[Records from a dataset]
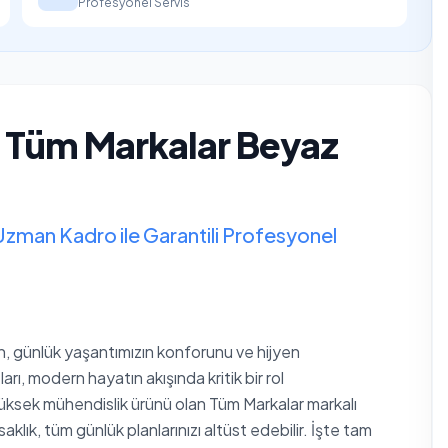
Profesyonel Servis
i Tüm Markalar Beyaz
Uzman Kadro ile Garantili Profesyonel
an, günlük yaşantımızın konforunu ve hijyen
arı, modern hayatın akışında kritik bir rol
üksek mühendislik ürünü olan Tüm Markalar markalı
lık, tüm günlük planlarınızı altüst edebilir. İşte tam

> _Work instruction_:
Please print the entries exactly as they stand. Images are not part of the copy.

> _Solution to the problem_:
Profesyonel Servis
i Tüm Markalar Beyaz
Uzman Kadro ile Garantili Profesyonel
an, günlük yaşantımızın konforunu ve hijyen
arı, modern hayatın akışında kritik bir rol
üksek mühendislik ürünü olan Tüm Markalar markalı
lık, tüm günlük planlarınızı altüst edebilir. İşte tam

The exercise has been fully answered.